Le lit est décrit comme ayant des rideaux de tissu d’or, de damas blanc et de velours noir, brodés des lettres T et A pour Thomas et Agnès. Qu’il ait laissé le meilleur lit à son fils, pas à sa femme, semble cohérent avec la célèbre volonté de Shakespeare, qui a laissé à sa femme le deuxième meilleur lit. Peut-être le lit principal oùles héritiers ont été conçus étaient considérés comme un héritage familial important.

Également pour son fils aîné, Thomas nomme la grande pendaison avec l’histoire d’Hercule, spécialement réalisée pour la grande chambre de Framlingham. Les tentures étaient parmi les objets les plus précieux, et Thomas estimait évidemment que celui-ci, conçu pour le siège familial principal, devait rester in situ.

Ces éléments clés traités, tout le reste est laissé à Agnès – bijoux, à la fois garnis et garnis; assiette (généralement en argent, parfois en or ou en argent doré, et souvent conservée comme réserve de valeur à fondre si nécessaire); son argent et son vin.Elle a également reçu des “choses” domestiques – literie, tentures, draps, fustians, oreillers, coussins, lits pendus, qu’ils soient en or, en argent ou toute autre chose et tout ce qui concerne la “literie et l’habillement des chambres”.

Tous les ornements en forme de chapeau ont été désignés pour Agnès, ainsi que les articles de cuisine et la vaisselle. Nous apercevons plus tard une partie de cette naperie dans l’inventaire de HenryVIII, lorsqu’une grande quantité est répertoriée comme confisquée à Norfolk House, Lambeth lorsque Agnes a été arrêtée au moment de la chute de la grande fille de Norfolk, la reine Katheryn Howard. Le transport de linge comprenait huit draps, vingt-trois serviettes, cinq chiffons de placard (utilisés sur le buffet pour afficher la plaque) quatre contrepanneaux et 245 serviettes.
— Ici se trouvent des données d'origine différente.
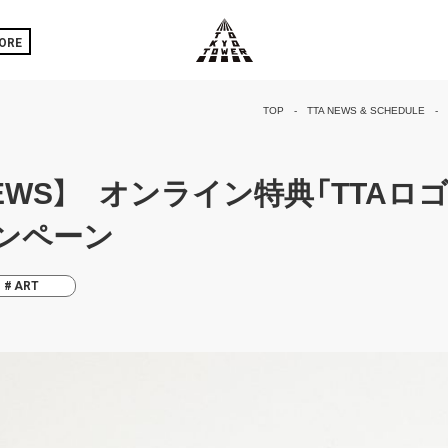
ORE
TOP
TTA NEWS & SCHEDULE
E NEWS】 オンライン特典「TTA
ンペーン
ART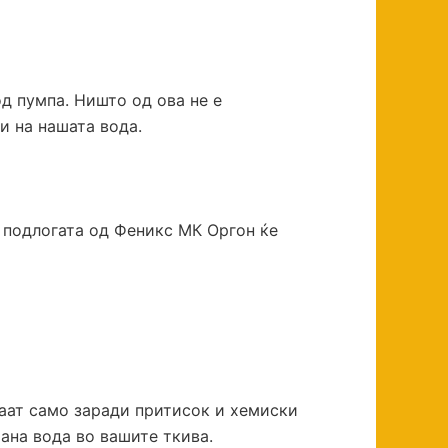
д пумпа. Ништо од ова не е
ри на нашата вода.
 подлогата од Феникс МК Оргон ќе
раат само заради притисок и хемиски
рана вода во вашите ткива.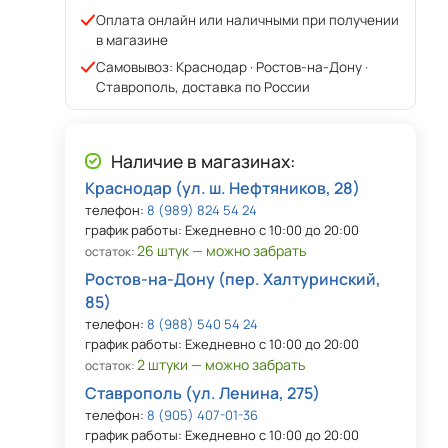
Оплата онлайн или наличными при получении
в магазине
Самовывоз: Краснодар · Ростов-на-Дону ·
Ставрополь, доставка по России
Наличие в магазинах:
Краснодар (ул. ш. Нефтяников, 28)
телефон:
8 (989) 824 54 24
график работы: Ежедневно с 10:00 до 20:00
26 штук — можно забрать
остаток:
Ростов-на-Дону (пер. Халтуринский,
85)
телефон:
8 (988) 540 54 24
график работы: Ежедневно с 10:00 до 20:00
2 штуки — можно забрать
остаток:
Ставрополь (ул. Ленина, 275)
телефон:
8 (905) 407-01-36
график работы: Ежедневно с 10:00 до 20:00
Agnès a reçu les vêtements de Thomas, ainsi que tous ses chevaux et hongres. Peut-être étonnamment, puisque Norfolk avait encore au moins quatre fils en vie, Agnès a également hérité de son “harnais (armure) et d’autres abillaments de guerre, avec des arcs longs, des arcs croisés et des courbures”.
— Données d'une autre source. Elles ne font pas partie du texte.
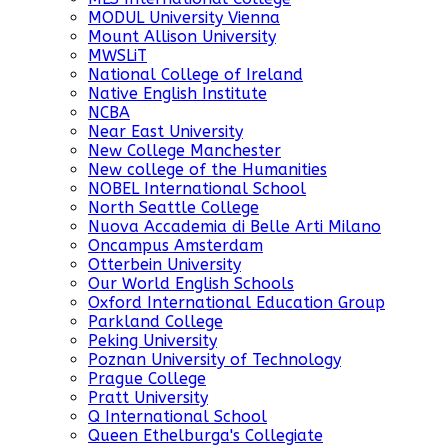
MODUL University Vienna
Mount Allison University
MWSLiT
National College of Ireland
Native English Institute
NCBA
Near East University
New College Manchester
New college of the Humanities
NOBEL International School
North Seattle College
Nuova Accademia di Belle Arti Milano
Oncampus Amsterdam
Otterbein University
Our World English Schools
Oxford International Education Group
Parkland College
Peking University
Poznan University of Technology
Prague College
Pratt University
Q International School
Queen Ethelburga's Collegiate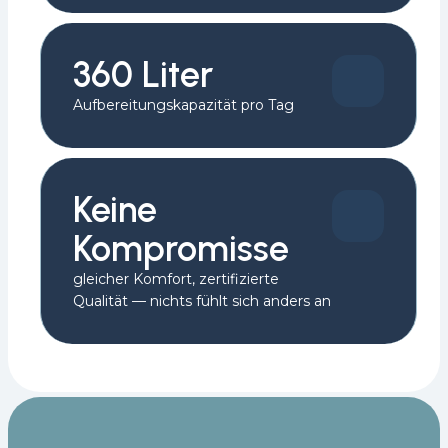
360 Liter
Aufbereitungskapazität pro Tag
Keine
Kompromisse
gleicher Komfort, zertifizierte
Qualität — nichts fühlt sich anders an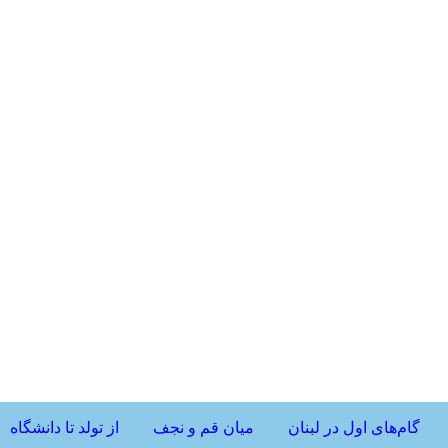
گام‌های اول در لبنان
میان قم و نجف
از تولد تا دانشگاه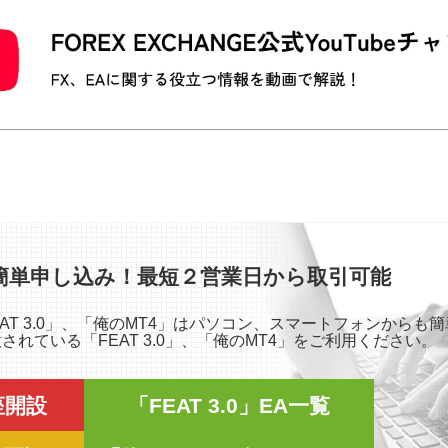
簡単申し込み！最短２営業日から取引可能
「FEAT 3.0」、「俺のMT4」はパソコン、スマートフォンから
れている「FEAT 3.0」、「俺のMT4」をご利用ください。
口座開設
「FEAT 3.0」EA一覧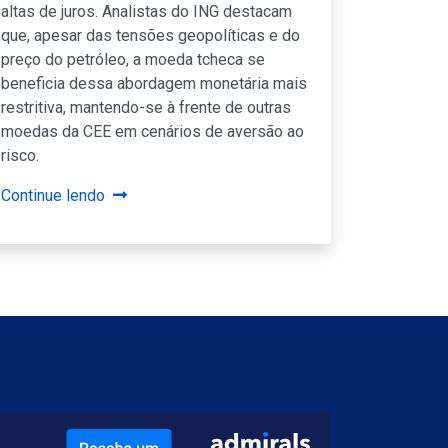
altas de juros. Analistas do ING destacam
que, apesar das tensões geopolíticas e do
preço do petróleo, a moeda tcheca se
beneficia dessa abordagem monetária mais
restritiva, mantendo-se à frente de outras
moedas da CEE em cenários de aversão ao
risco.
Continue lendo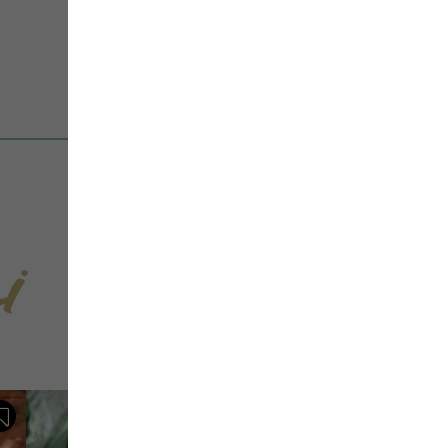
i
Sauvegarder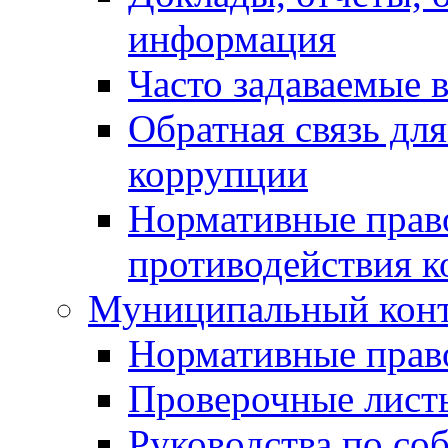
информация
Часто задаваемые 
Обратная связь дл
коррупции
Нормативные право
противодействия 
Муниципальный кон
Нормативные прав
Проверочные лист
Руководства по со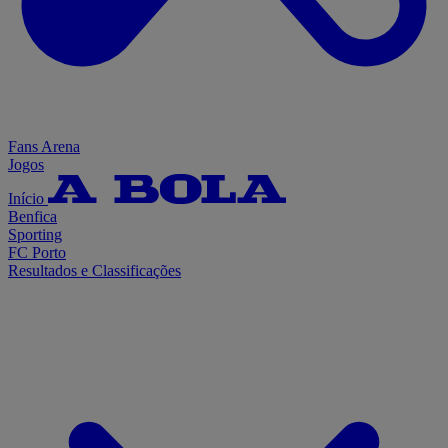
Fans Arena
Jogos
Início
Benfica
Sporting
FC Porto
Resultados e Classificações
Toutes les dettes de Thomas et les revenus de ses domaines devaient être payés à Agnès, dont elle devait régler sa succession et payer les frais funéraires.

Juste pour clarifier l’affaire, Thomas a ajouté une phrase supplémentaire, confirmant qu’Agnesétait d’avoir et de jouir de tous ses legs – il n’était pas nécessaire qu’elle en donne à ses enfants. Il a demandé au cardinal Wolsey d’agir en tant que surveillant du testament et, en signe de remerciement au Cardinal d’avoir agi en tant que “Seigneur bon et gracieux” à Agnès, lui a légué une paire de pots dorés “appelés nos pots écossais”.

Le choix de Wolsey comme surveillant peut sembler surprenant, car il y avait une inimitié entre les deux. Cela peut peut-être s’expliquer en notant que les clercs étaient souvent choisis comme surveillants, et que Wolsey était l’homme le plus puissant du royaume, après le roi. En imposant une obligation morale au Cardinal de protéger Agnès, Norfolk lui donnait la meilleure chance de jouir de ses biens sans être inquiété.

Agnes et Sir Thomas Blennerhasset ont été nommés exécuteurs testamentaires, et les témoins étaient le beau-fils de Norfolk, Sir John Bourchier, Lord Berners, qui était également marié à la demi-sœur de Norfolk; Henry Eward, John Uvedale et William Ashby.